The EU-Turkey migrant deal was designed to encourage Ankara to stem the flow of migrants into Europe in return for visa-free access for its citizens to the EU Schengen area.
"We must not give in to blackmailing and we do not need a Plan B, but a decent Plan A. We need a strong Europe that protects its own external borders. Those who travel illegally to Europe must be brought to islands at the external border and sent back to centers in safe third countries, rather than come in to Central Europe," Kurz told German magazine Focus.
We continue to inform about heinous coup attempt and FETO across the world & stress importance of cooperation. https://t.co/mNylfloo3L
— Mevlüt Çavuşoğlu (@MevlutCavusoglu) 14 August 2016
His comments came as Turkish Foreign Minister Mevlut Cavusoglu, told the German Bild newspaper that the migrant deal will be called off if visa-free access is not agreed by October.

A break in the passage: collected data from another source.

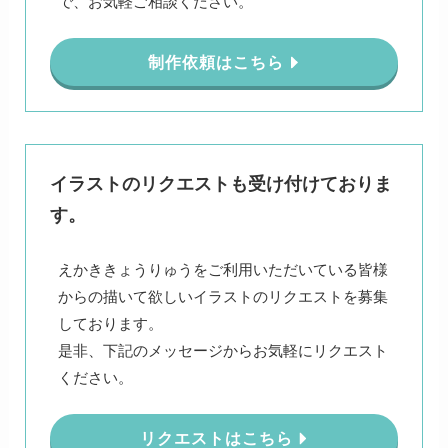
で、お気軽ご相談ください。
制作依頼はこちら
イラストのリクエストも受け付けておりま
す。
えかききょうりゅうをご利用いただいている皆様
からの描いて欲しいイラストのリクエストを募集
しております。
是非、下記のメッセージからお気軽にリクエスト
ください。
リクエストはこちら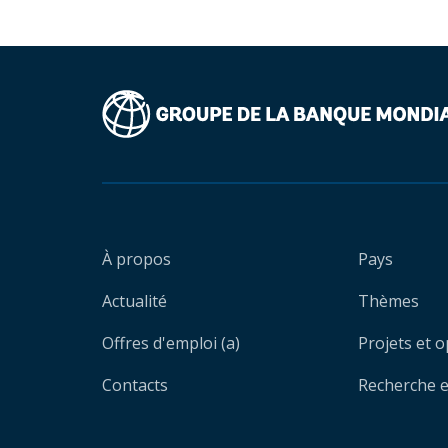
À propos
Pays
Actualité
Thèmes
Offres d'emploi (a)
Projets et 
Contacts
Recherche et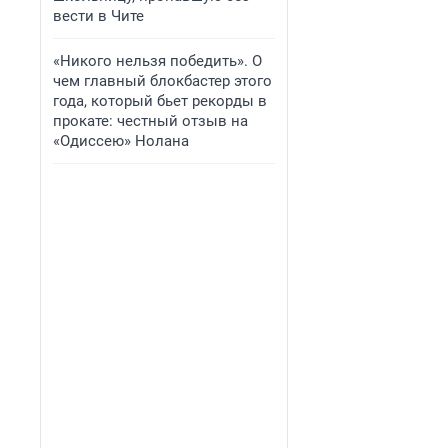
вести в Чите
«Никого нельзя победить». О
чем главный блокбастер этого
года, который бьет рекорды в
прокате: честный отзыв на
«Одиссею» Нолана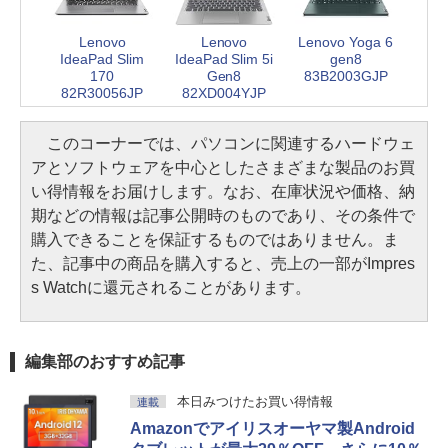
Lenovo
Lenovo
Lenovo Yoga 6
IdeaPad Slim
IdeaPad Slim 5i
gen8
170
Gen8
83B2003GJP
82R30056JP
82XD004YJP
このコーナーでは、パソコンに関連するハードウェ
アとソフトウェアを中心としたさまざまな製品のお買
い得情報をお届けします。なお、在庫状況や価格、納
期などの情報は記事公開時のものであり、その条件で
購入できることを保証するものではありません。ま
た、記事中の商品を購入すると、売上の一部がImpres
s Watchに還元されることがあります。
編集部のおすすめ記事
本日みつけたお買い得情報
連載
Amazonでアイリスオーヤマ製Android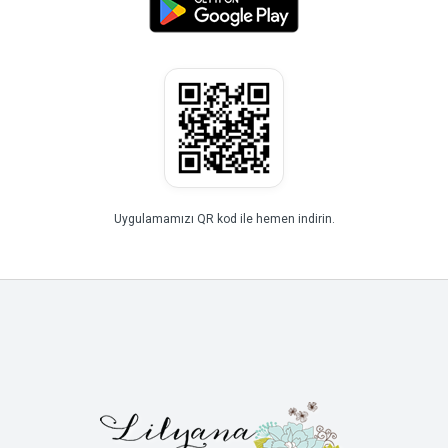
Uygulamamızı QR kod ile hemen indirin.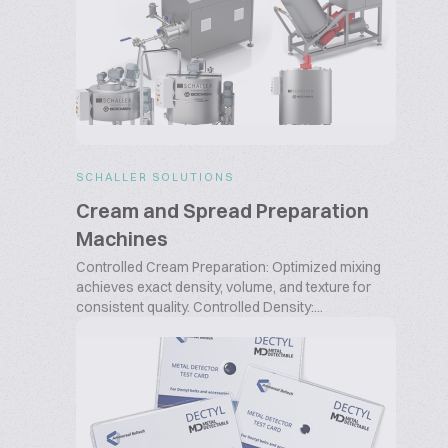
SCHALLER SOLUTIONS
Cream and Spread Preparation
Machines
Controlled Cream Preparation: Optimized mixing
achieves exact density, volume, and texture for
consistent quality. Controlled Density:...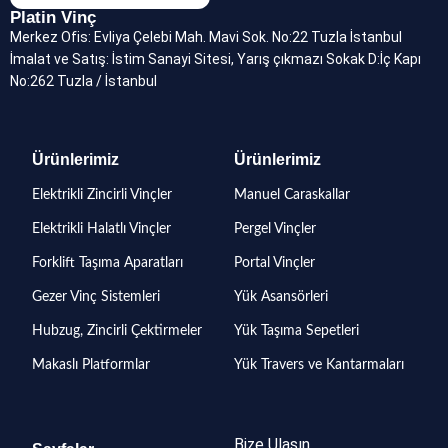
Platin Vinç
Merkez Ofis: Evliya Çelebi Mah. Mavi Sok. No:22 Tuzla İstanbul
İmalat ve Satış: İstim Sanayi Sitesi, Yarış çıkmazı Sokak D:İç Kapı
No:262 Tuzla / İstanbul
Ürünlerimiz
Ürünlerimiz
Elektrikli Zincirli Vinçler
Manuel Caraskallar
Elektrikli Halatlı Vinçler
Pergel Vinçler
Forklift Taşıma Aparatları
Portal Vinçler
Gezer Vinç Sistemleri
Yük Asansörleri
Hubzug, Zincirli Çektirmeler
Yük Taşıma Sepetleri
Makaslı Platformlar
Yük Travers ve Kantarmaları
Bize Ulaşın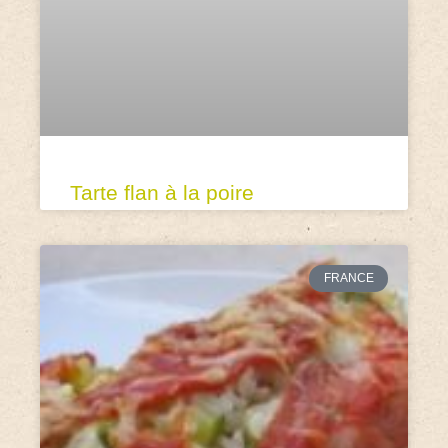
Tarte flan à la poire
FRANCE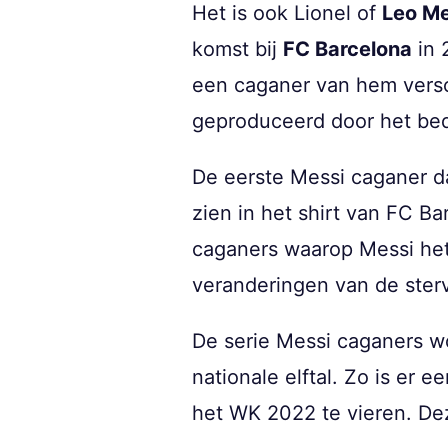
Het is ook Lionel of
Leo M
komst bij
FC Barcelona
in 
een caganer van hem versch
geproduceerd door het bedr
De eerste Messi caganer da
zien in het shirt van FC Ba
caganers waarop Messi het 
veranderingen van de sterv
De serie Messi caganers wo
nationale elftal. Zo is er 
het WK 2022 te vieren. De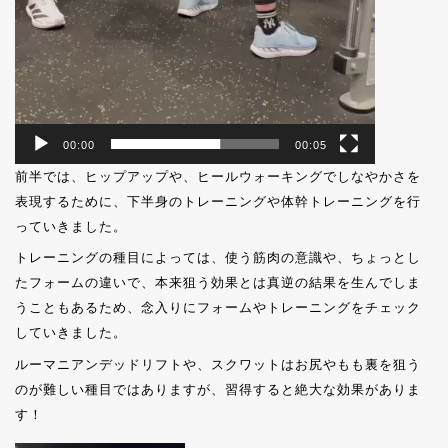
00:00
00:05
前半では、ヒップアップや、ヒールウォーキングでしなやかさを
表現するために、下半身のトレーニングや体幹トレーニングを行
っていきました。
トレーニングの種目によっては、使う筋肉の意識や、ちょっとし
たフォームの違いで、本来狙う効果とは真逆の結果を生んでしま
うこともあるため、念入りにフォームやトレーニングをチェック
していきました。
ルーマニアンデッドリフトや、スクワットはお尻やもも裏を狙う
のが難しい種目ではありますが、習得すると絶大な効果がありま
す！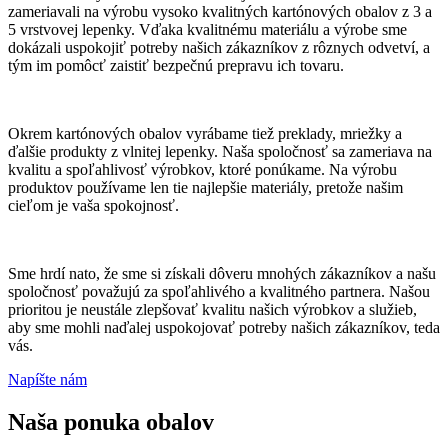
zameriavali na výrobu vysoko kvalitných kartónových obalov z 3 a
5 vrstvovej lepenky. Vďaka kvalitnému materiálu a výrobe sme
dokázali uspokojiť potreby našich zákazníkov z rôznych odvetví, a
tým im pomôcť zaistiť bezpečnú prepravu ich tovaru.
Okrem kartónových obalov vyrábame tiež preklady, mriežky a
ďalšie produkty z vlnitej lepenky. Naša spoločnosť sa zameriava na
kvalitu a spoľahlivosť výrobkov, ktoré ponúkame. Na výrobu
produktov používame len tie najlepšie materiály, pretože našim
cieľom je vaša spokojnosť.
Sme hrdí nato, že sme si získali dôveru mnohých zákazníkov a našu
spoločnosť považujú za spoľahlivého a kvalitného partnera. Našou
prioritou je neustále zlepšovať kvalitu našich výrobkov a služieb,
aby sme mohli naďalej uspokojovať potreby našich zákazníkov, teda
vás.
Napíšte nám
Naša ponuka obalov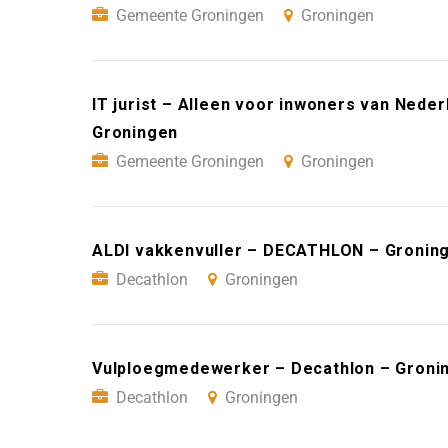
Gemeente Groningen
Groningen
IT jurist – Alleen voor inwoners van Ned
Groningen
Gemeente Groningen
Groningen
ALDI vakkenvuller – DECATHLON – Gronin
Decathlon
Groningen
Vulploegmedewerker – Decathlon – Groni
Decathlon
Groningen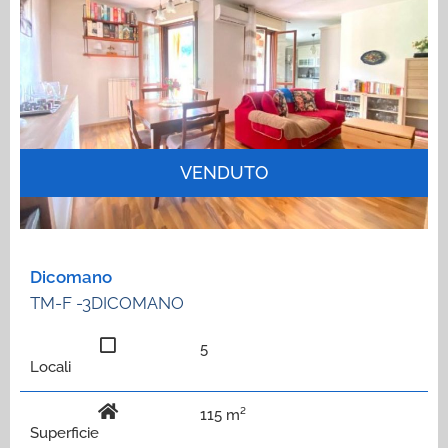
VENDUTO
Dicomano
TM-F -3DICOMANO
5
Locali
115 m²
Superficie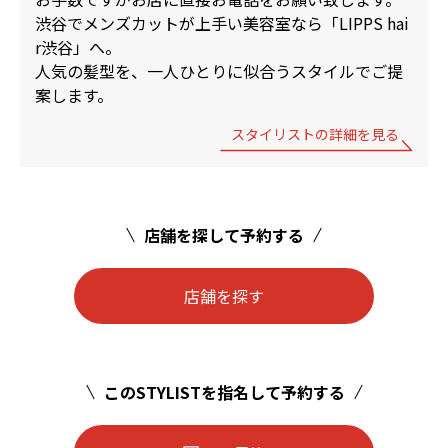
渋谷でメンズカットが上手い美容室なら「LIPPS hai
r渋谷」へ。
人気の髪型を、一人ひとりに似合うスタイルでご提
案します。
スタイリストの詳細を見る
店舗を探して予約する
店舗を探す
このSTYLISTを指名して予約する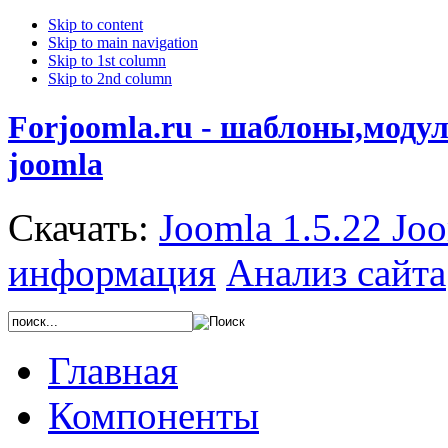
Skip to content
Skip to main navigation
Skip to 1st column
Skip to 2nd column
Forjoomla.ru - шаблоны,моду
joomla
Скачать:
Joomla 1.5.22
Joo
информация
Анализ сайта
Главная
Компоненты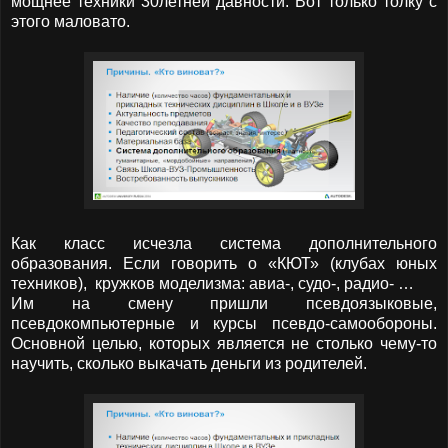
мощнее техники 30летней давности. Вот только толку с
этого маловато.
Как класс исчезла система дополнительного
образования. Если говорить о «КЮТ» (клубах юных
техников), кружков моделизма: авиа-, судо-, радио- …
Им на смену пришли псевдоязыковые,
псевдокомпьютерные и курсы псевдо-самообороны.
Основной целью, которых является не столько чему-то
научить, сколько выкачать деньги из родителей.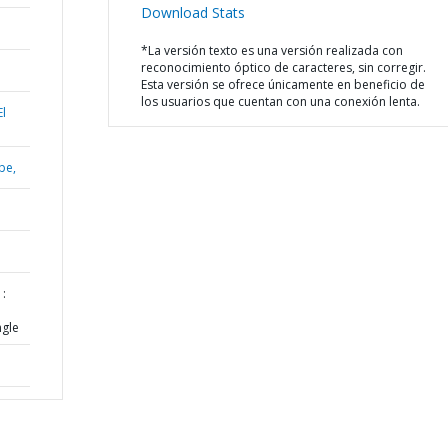
Download Stats
*La versión texto es una versión realizada con
reconocimiento óptico de caracteres, sin corregir.
Esta versión se ofrece únicamente en beneficio de
los usuarios que cuentan con una conexión lenta.
El
be,
 :
ngle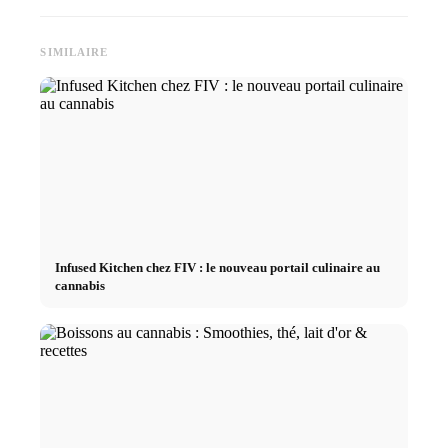
SIMILAIRE
Infused Kitchen chez FIV : le nouveau portail culinaire au
cannabis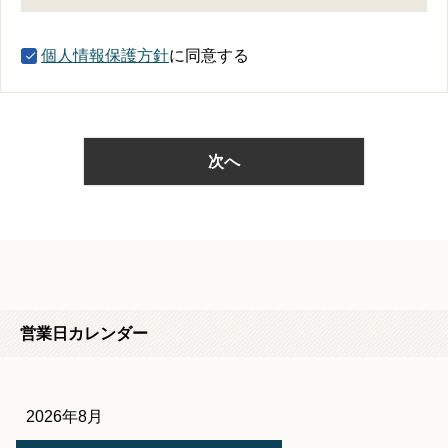
須
)
個人情報保護方針
に同意する
次へ
営業日カレンダー
2026年8月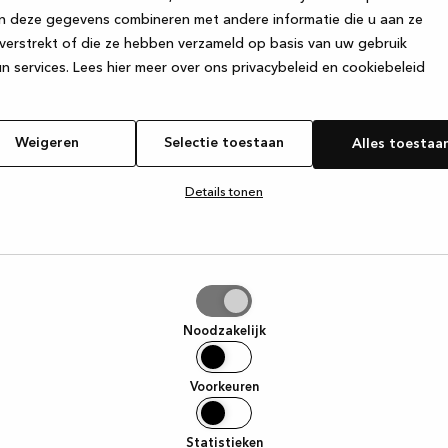
n deze gegevens combineren met andere informatie die u aan ze
verstrekt of die ze hebben verzameld op basis van uw gebruik
e exception has occurred
while loading
www.kvik.nl
(see the browser
n services.
Lees hier meer over ons privacybeleid en cookiebeleid
Weigeren
Selectie toestaan
Alles toestaa
Details tonen
tie
aan
Noodzakelijk
Voorkeuren
Statistieken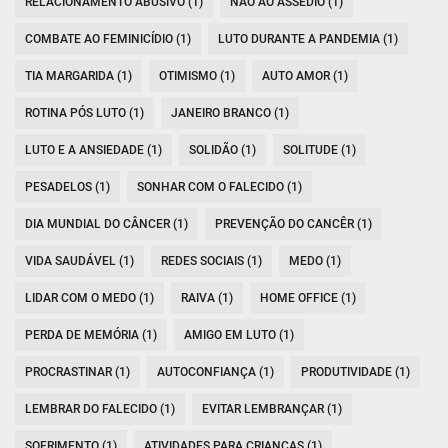
RELACIONAMENTO ABUSIVO (1)
NÃO AO ASSÉDIO (1)
COMBATE AO FEMINICÍDIO (1)
LUTO DURANTE A PANDEMIA (1)
TIA MARGARIDA (1)
OTIMISMO (1)
AUTO AMOR (1)
ROTINA PÓS LUTO (1)
JANEIRO BRANCO (1)
LUTO E A ANSIEDADE (1)
SOLIDÃO (1)
SOLITUDE (1)
PESADELOS (1)
SONHAR COM O FALECIDO (1)
DIA MUNDIAL DO CÂNCER (1)
PREVENÇÃO DO CANCÊR (1)
VIDA SAUDÁVEL (1)
REDES SOCIAIS (1)
MEDO (1)
LIDAR COM O MEDO (1)
RAIVA (1)
HOME OFFICE (1)
PERDA DE MEMÓRIA (1)
AMIGO EM LUTO (1)
PROCRASTINAR (1)
AUTOCONFIANÇA (1)
PRODUTIVIDADE (1)
LEMBRAR DO FALECIDO (1)
EVITAR LEMBRANÇAR (1)
SOFRIMENTO (1)
ATIVIDADES PARA CRIANÇAS (1)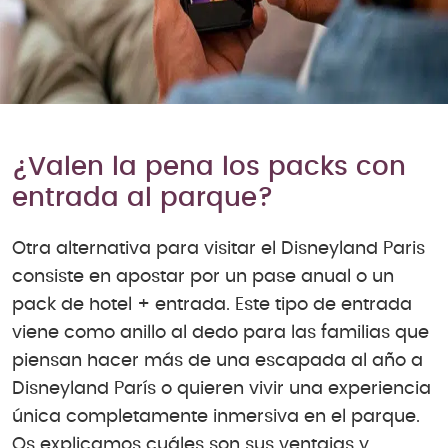
¿Valen la pena los packs con
entrada al parque?
Otra alternativa para visitar el Disneyland Paris
consiste en apostar por un pase anual o un
pack de hotel + entrada. Este tipo de entrada
viene como anillo al dedo para las familias que
piensan hacer más de una escapada al año a
Disneyland París o quieren vivir una experiencia
única completamente inmersiva en el parque.
Os explicamos cuáles son sus ventajas y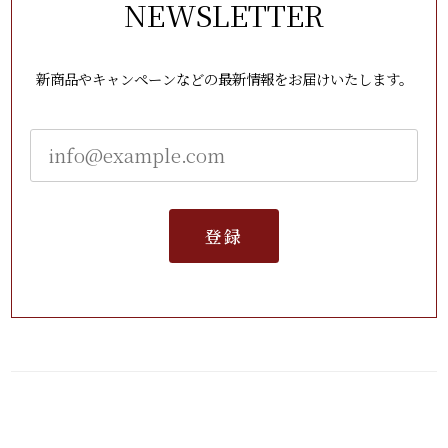
NEWSLETTER
新商品やキャンペーンなどの最新情報をお届けいたします。
登録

"It can't be that we implement everything that is good for the EU but that Turkey gets nothing in return," he told reporters.
Deep Divisions
The EU-Turkey migrant deal originally agreed in March 2016, was brokered by German Chancellor Angela Merkel in an attempt to stop the flow of migrants reaching Europe via Turkey and the Aegean Sea.
Under the deal, The EU was due to pay Turkey — initially — US$3.95 billion to bolster its refugee camps and accept "irregular" migrants denied asylum in Greece in return — on a one-for-one basis — for Syrian refugees in Turkey being relocated in the EU.
However, as part of the deal, the EU was supposed to grant Turkish citizens visa-free access to the EU by the end of July and accelerate its accession to becoming a full member of the EU. That date has now — it appears — slipped back to October, according to the Turkish foreign ministry.
The deal was already in trouble over Erdogan's increasing grip on power, crackdown on opposition parties and the media as well as criticism of his human rights record.
Since the attempted coup, however, his massive suppression of those associated with the coup — the judiciary, the military and the police — has been the cause of deep skepticism within the EU.
If Turkey fails to meet the basic benchmarks on democracy and human rights required by the EU, the visa-free travel deal will be abandoned and — with it — the whole migrant deal, once again leading to another flood of migrants crossing into Europe.